Can Machine Learning Help Instructors Make Sense of Student Evaluation Comments?

By Student Voice AI

Updated Apr 02, 2026

At Student Voice AI, we believe that the qualitative comments students write in teaching evaluations are among the most valuable — and most underused — data universities collect. A new study published in Assessment & Evaluation in Higher Education tackles a question that sits at the heart of our work: what happens when you apply machine learning to those open-text comments, and how do the instructors who receive the results actually respond?

The paper, "Understanding university instructor responses to machine-learning analysis of mid-semester teaching evaluations", is authored by Valeriya Minakova, Ryan Patterson, Benjamin Potter, Shentong Wang, Lai Wei, Yang Xiao, Caroline Junkins and Sharonna Greenberg, a cross-disciplinary team spanning global development, computer science, mathematics, and chemistry at Queen's University and McMaster University in Canada. Published online on 27 January 2026, it reports on a qualitative study that brought together topic modelling, data visualisation, and in-depth instructor interviews to explore whether machine analysis of mid-semester evaluation comments can genuinely improve how teaching staff engage with student feedback.

The challenge: qualitative feedback at scale

Mid-semester evaluations of teaching (MSET) give students a chance to provide formative feedback while a course is still running, much like Westminster's Mid-Module Check-ins, in time for instructors to make adjustments. Unlike end-of-term surveys, they are designed to be developmental rather than summative. The problem, particularly in large-enrolment courses generating hundreds or thousands of free-text responses, is that reading and making sense of all those comments is time-consuming. Many instructors simply do not do it, or skim selectively. The researchers set out to test whether automated topic modelling could extract meaningful themes from MSET comments and present them to instructors in a way that was useful and actionable.
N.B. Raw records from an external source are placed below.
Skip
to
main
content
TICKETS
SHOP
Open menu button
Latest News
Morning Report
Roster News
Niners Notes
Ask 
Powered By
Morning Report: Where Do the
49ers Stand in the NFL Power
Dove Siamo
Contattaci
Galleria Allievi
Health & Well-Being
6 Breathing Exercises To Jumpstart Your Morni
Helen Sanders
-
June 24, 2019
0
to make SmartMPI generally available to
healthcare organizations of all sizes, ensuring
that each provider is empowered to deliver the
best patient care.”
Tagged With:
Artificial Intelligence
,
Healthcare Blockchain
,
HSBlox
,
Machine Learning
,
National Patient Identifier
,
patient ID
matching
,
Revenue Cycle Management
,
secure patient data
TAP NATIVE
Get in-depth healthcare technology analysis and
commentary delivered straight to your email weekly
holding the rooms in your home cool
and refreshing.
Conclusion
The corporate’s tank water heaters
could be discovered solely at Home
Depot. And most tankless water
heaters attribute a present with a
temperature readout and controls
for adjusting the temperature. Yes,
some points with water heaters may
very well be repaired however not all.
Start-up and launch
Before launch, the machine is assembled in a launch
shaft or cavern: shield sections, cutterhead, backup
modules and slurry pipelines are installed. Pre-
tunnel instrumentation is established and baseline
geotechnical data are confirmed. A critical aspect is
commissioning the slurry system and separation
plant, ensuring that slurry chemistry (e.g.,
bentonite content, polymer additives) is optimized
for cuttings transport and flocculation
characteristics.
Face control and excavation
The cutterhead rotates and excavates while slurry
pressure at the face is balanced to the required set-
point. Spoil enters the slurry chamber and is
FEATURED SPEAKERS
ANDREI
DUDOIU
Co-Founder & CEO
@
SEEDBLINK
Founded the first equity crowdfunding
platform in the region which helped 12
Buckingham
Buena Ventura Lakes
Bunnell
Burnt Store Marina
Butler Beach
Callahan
Methodology: topic modelling meets instructor interviews

The study recruited eleven instructors from different departments at a Canadian research university, all teaching large-enrolment courses. Students in those courses completed mid-semester evaluations, and the resulting open-text comments were analysed using topic modelling — a family of machine-learning techniques that identifies clusters of frequently co-occurring words to surface latent themes in a corpus of text. The team experimented with multiple approaches, including BERTopic, a neural topic modelling method that uses contextual language embeddings to group semantically similar comments.

The machine-generated topics were then presented to instructors through data visualisations, and each instructor participated in an in-depth interview to share their reactions. The interviews explored whether the topic summaries matched instructors' own reading of the comments, whether the visualisations were clear and useful, and what improvements instructors would suggest.

Key findings

Instructors were broadly positive about the machine-learning output. Most found that the automatically generated topics aligned well with what they already knew from reading comments manually, but the structured format made the feedback easier to digest and act upon. Several noted that seeing themes ranked by prevalence helped them prioritise which issues to address first — something that is difficult when scrolling through hundreds of individual comments.

Data visualisation mattered as much as the analysis itself. A significant portion of the interview feedback focused not on the accuracy of the topic modelling but on how the results were presented. Instructors offered detailed suggestions about how to improve the layout, labelling, and interactivity of the reports. This finding underscores a point often overlooked in text-analytics projects: even the most sophisticated NLP pipeline will fail to drive change if the output is not presented in a format that busy academics can quickly understand and trust.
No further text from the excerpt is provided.